BEGIN

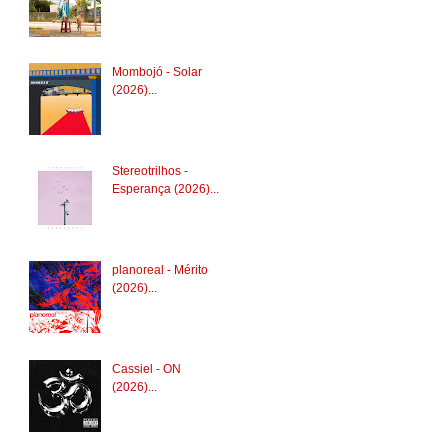
Mombojó - Solar
(2026)...
Stereotrilhos -
Esperança (2026)...
planoreal - Mérito
(2026)...
Cassiel - ON
(2026)...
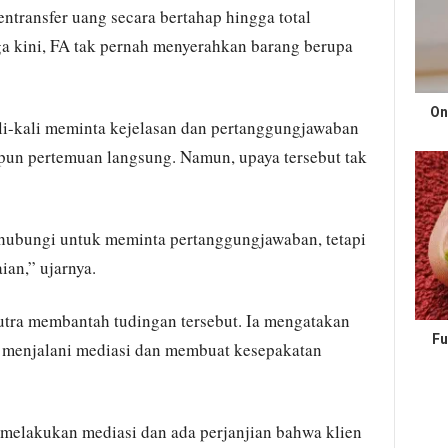
ntransfer uang secara bertahap hingga total
a kini, FA tak pernah menyerahkan barang berupa
On
li-kali meminta kejelasan dan pertanggungjawaban
pun pertemuan langsung. Namun, upaya tersebut tak
ghubungi untuk meminta pertanggungjawaban, tetapi
an,” ujarnya.
Putra membantah tudingan tersebut. Ia mengatakan
Fu
 menjalani mediasi dan membuat kesepakatan
melakukan mediasi dan ada perjanjian bahwa klien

END

:: Problem statement ::
Which lines of the material contain "mediasi"? List them.

:: Result ::
 menjalani mediasi dan membuat kesepakatan
melakukan mediasi dan ada perjanjian bahwa klien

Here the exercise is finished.